In UAVs, the IP2721's advanced power management is essential for achieving efficient energy use and maintaining flight stability. By providing reliable power under varying conditions, the chip helps extend the operational range of UAVs and ensures regulatory compliance. UAV users have reported improvements in flight endurance and overall reliability when integrating the IP2721, making it a valuable component for both hobbyists and professionals.

IP2721 Packaging Details

Frequently Asked Questions [FAQ]

1. What is the IP2721?

The IP2721 is a protocol Integrated Circuit (IC) designed specifically for USB Type-C and PD2.0/3.0 ports.
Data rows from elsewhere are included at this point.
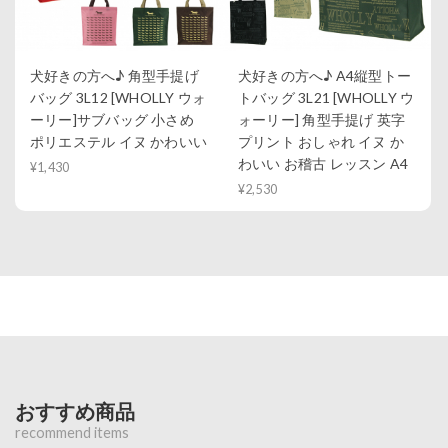
犬好きの方へ♪ 角型手提げ
犬好きの方へ♪ A4縦型トー
バッグ 3L12 [WHOLLY ウォ
トバッグ 3L21 [WHOLLY ウ
ーリー]サブバッグ 小さめ
ォーリー] 角型手提げ 英字
ポリエステル イヌ かわいい
プリント おしゃれ イヌ か
わいい お稽古 レッスン A4
¥1,430
¥2,530
おすすめ商品
recommend items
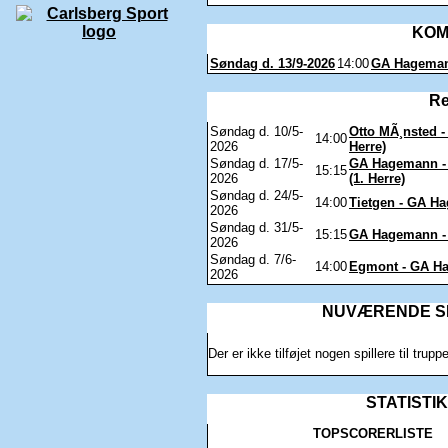
KOM
Søndag d. 13/9-2026
14:00
GA Hagema
Re
Søndag d. 10/5-
Otto MÃ¸nsted 
14:00
2026
Herre)
Søndag d. 17/5-
GA Hagemann - 
15:15
2026
(1. Herre)
Søndag d. 24/5-
14:00
Tietgen - GA Ha
2026
Søndag d. 31/5-
15:15
GA Hagemann - 
2026
Søndag d. 7/6-
14:00
Egmont - GA Ha
2026
NUVÆRENDE SPI
Der er ikke tilføjet nogen spillere til trupp
STATISTIK
TOPSCORERLISTE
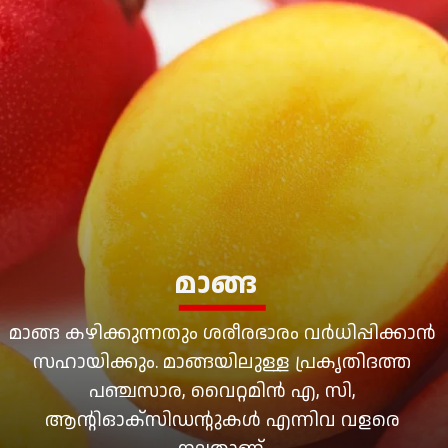
മാങ്ങ
മാങ്ങ കഴിക്കുന്നതും ശരീരഭാരം വര്‍ധിപ്പിക്കാന്‍
സഹായിക്കും. മാങ്ങയിലുള്ള പ്രകൃതിദത്ത
പഞ്ചസാര, വൈറ്റമിന്‍ എ, സി,
ആന്റിഓക്‌സിഡന്റുകള്‍ എന്നിവ വളരെ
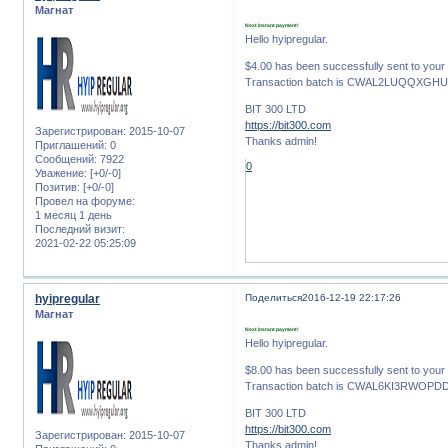
Магнат
Next instant payment!
Hello hyipregular.
$4.00 has been successfully sent to yo
Transaction batch is CWAL2LUQQXGHU
BIT 300 LTD
https://bit300.com
Зарегистрирован
: 2015-10-07
Thanks admin!
Приглашений:
0
Сообщений:
7922
0
Уважение:
[+0/-0]
Позитив:
[+0/-0]
Провел на форуме:
1 месяц 1 день
Последний визит:
2021-02-22 05:25:09
hyipregular
Поделиться
2016-12-19 22:17:26
Магнат
Next instant payment!
Hello hyipregular.
$8.00 has been successfully sent to yo
Transaction batch is CWAL6KI3RWO
BIT 300 LTD
https://bit300.com
Зарегистрирован
: 2015-10-07
Thanks admin!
It features an auto-detection system for connections and integrates hardware-based Power Delivery (PD) protocols to handle voltage requests. This streamlined design makes the IP2721 an ideal choice for managing USB ports in a variety of electronic devices, ensuring reliable performance and efficient power handling.
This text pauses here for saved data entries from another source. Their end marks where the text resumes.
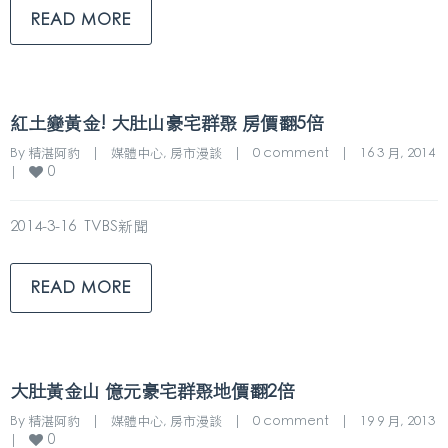
READ MORE
紅土變黃金! 大肚山豪宅群聚 房價翻5倍
By 
精湛阿豹
|
媒體中心
, 
房市漫談
|
0 comment
|
16 3 月, 2014    
0
|
2014-3-16 TVBS新聞
READ MORE
大肚黃金山 億元豪宅群聚地價翻2倍
By 
精湛阿豹
|
媒體中心
, 
房市漫談
|
0 comment
|
19 9 月, 2013    
0
|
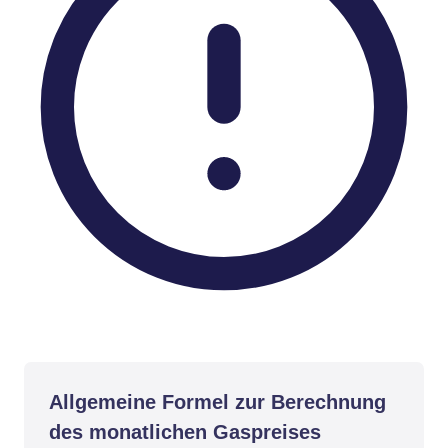
Allgemeine Formel zur Berechnung
des monatlichen Gaspreises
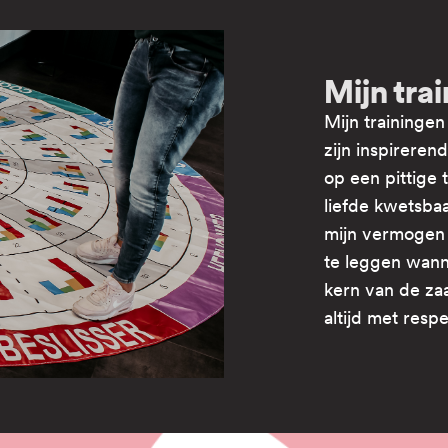
Mijn tra
Mijn trainingen
zijn inspirerend
op een pittige 
liefde kwetsbaar
mijn vermogen 
te leggen wann
kern van de za
altijd met resp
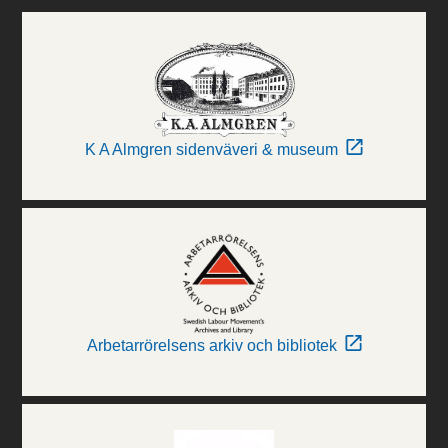
K A Almgren sidenväveri & museum
Arbetarrörelsens arkiv och bibliotek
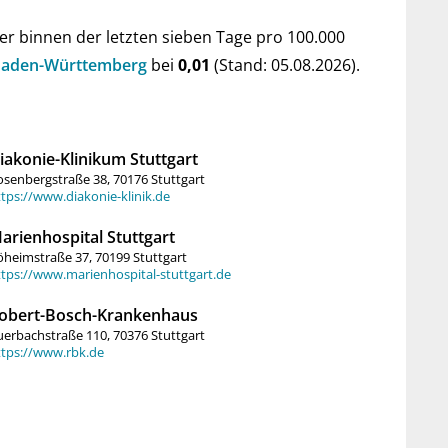
er bin­nen der letz­ten sie­ben Tage pro 100.000
on Baden-Würt­tem­berg
bei
0,01
(Stand: 05.08.2026).
iakonie-Klinikum Stuttgart
senbergstraße 38, 70176 Stuttgart
tps://www.diakonie-klinik.de
arienhospital Stuttgart
heimstraße 37, 70199 Stuttgart
ttps://www.marienhospital-stuttgart.de
obert-Bosch-Krankenhaus
erbachstraße 110, 70376 Stuttgart
ttps://www.rbk.de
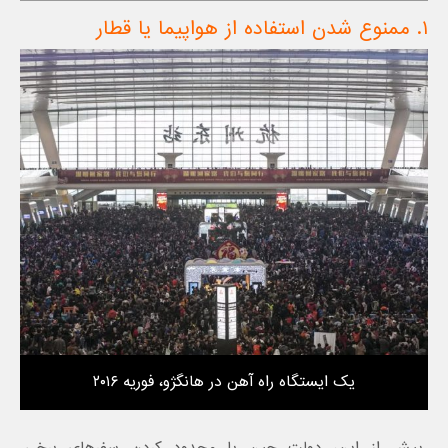
۱. ممنوع شدن استفاده از هواپیما یا قطار
یک ایستگاه راه آهن در هانگژو، فوریه ۲۰۱۶
پیش از این، دولت چین با محدود کردن سفرهای برخی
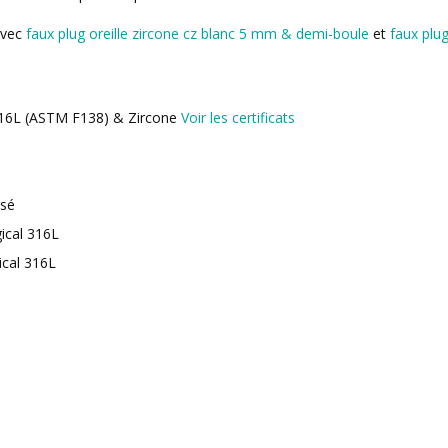
avec
faux plug oreille zircone cz blanc 5 mm & demi-boule
et
faux plu
l 316L (ASTM F138) & Zircone
Voir les certificats
isé
gical 316L
ical 316L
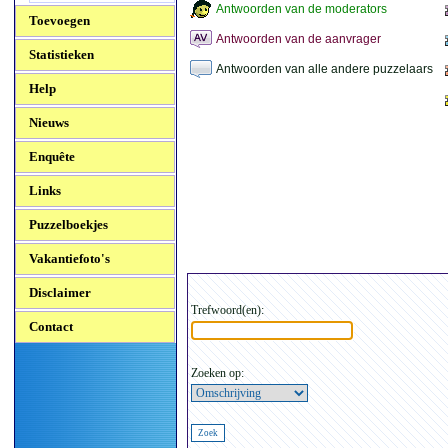
Antwoorden van de moderators
Toevoegen
Antwoorden van de aanvrager
Statistieken
Antwoorden van alle andere puzzelaars
Help
Nieuws
Enquête
Links
Puzzelboekjes
Vakantiefoto's
Disclaimer
Trefwoord(en):
Contact
Zoeken op:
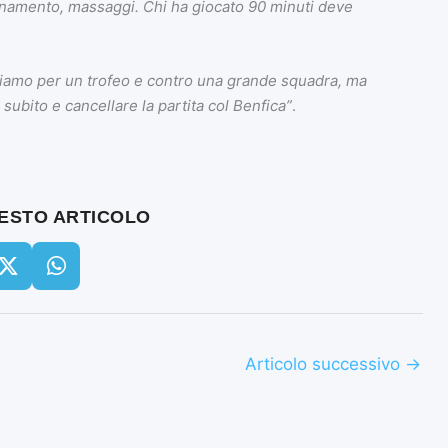
enamento, massaggi. Chi ha giocato 90 minuti deve
iamo per un trofeo e contro una grande squadra, ma
subito e cancellare la partita col Benfica”
.
UESTO ARTICOLO
Articolo successivo
→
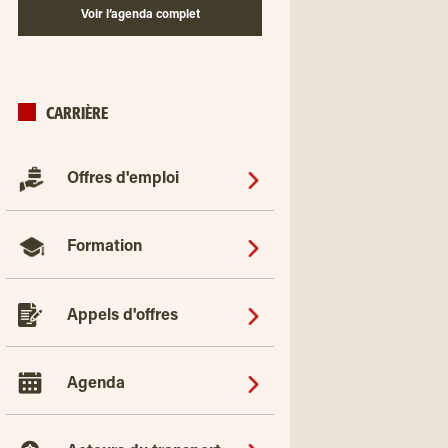
Voir l’agenda complet
CARRIÈRE
Offres d'emploi
Formation
Appels d'offres
Agenda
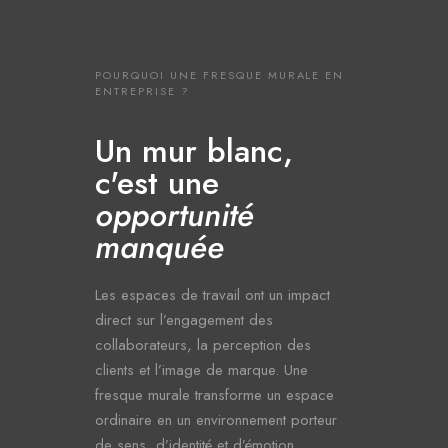
POURQUOI UNE FRESQUE MURALE EN
ENTREPRISE ?
Un mur blanc,
c'est une
opportunité
manquée
Les espaces de travail ont un impact
direct sur l’engagement des
collaborateurs, la perception des
clients et l’image de marque. Une
fresque murale transforme un espace
ordinaire en un environnement porteur
de sens, d’identité et d’émotion.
2. What is the storage temperature range for the IP2721?

The IP2721 can be stored at temperatures ranging from -60°C to 150°C. This broad storage range means the chip can withstand extreme temperature variations without losing its functional integrity, making it suitable for use in environments with significant temperature changes.

3. How many pins does the IP2721 have?

The IP2721 has a total of 16 pins. Each pin has a specific function that contributes to the IC’s ability to manage USB Type-C and PD2.0/3.0 ports. Proper use and configuration of these pins are key to ensuring smooth communication and power delivery between connected devices.

4. What is the operating temperature range for the IP2721?

The IP2721 operates effectively within a temperature range of -40°C to 120°C. This enables the IC to perform consistently under a wide variety of thermal conditions, making it suitable for both consumer electronics and industrial applications where temperature stability is important.